→ **TASK DIRECTIONS**
Print every record exactly, omitting all pictures.

→ **SOURCE INFORMATION**
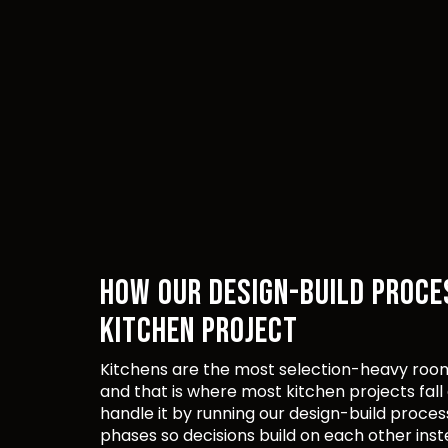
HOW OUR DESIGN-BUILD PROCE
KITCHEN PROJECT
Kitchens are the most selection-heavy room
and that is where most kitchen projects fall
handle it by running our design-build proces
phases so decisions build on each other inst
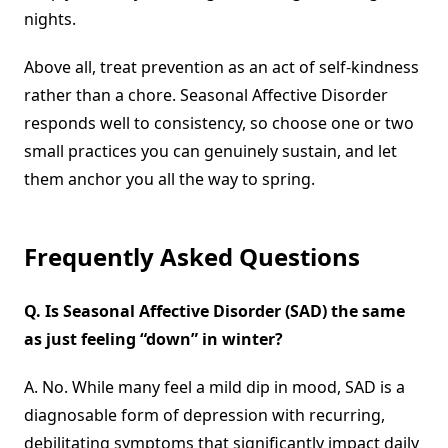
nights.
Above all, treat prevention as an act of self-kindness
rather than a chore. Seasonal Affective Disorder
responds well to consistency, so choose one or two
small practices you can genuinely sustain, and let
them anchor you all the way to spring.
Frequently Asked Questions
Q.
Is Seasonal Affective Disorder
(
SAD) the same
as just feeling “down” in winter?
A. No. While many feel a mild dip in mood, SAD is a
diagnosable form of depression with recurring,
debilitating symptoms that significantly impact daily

→ **ANSWER SECTION**
HOW OUR DESIGN-BUILD PROCE
KITCHEN PROJECT
Kitchens are the most selection-heavy room
and that is where most kitchen projects fall
handle it by running our design-build proces
phases so decisions build on each other inst
nights.
Above all, treat prevention as an act of self-kindness
rather than a chore. Seasonal Affective Disorder
responds well to consistency, so choose one or two
small practices you can genuinely sustain, and let
them anchor you all the way to spring.
Frequently Asked Questions
Q.
Is Seasonal Affective Disorder
(
SAD) the same
as just feeling “down” in winter?
A. No. While many feel a mild dip in mood, SAD is a
diagnosable form of depression with recurring,
debilitating symptoms that significantly impact daily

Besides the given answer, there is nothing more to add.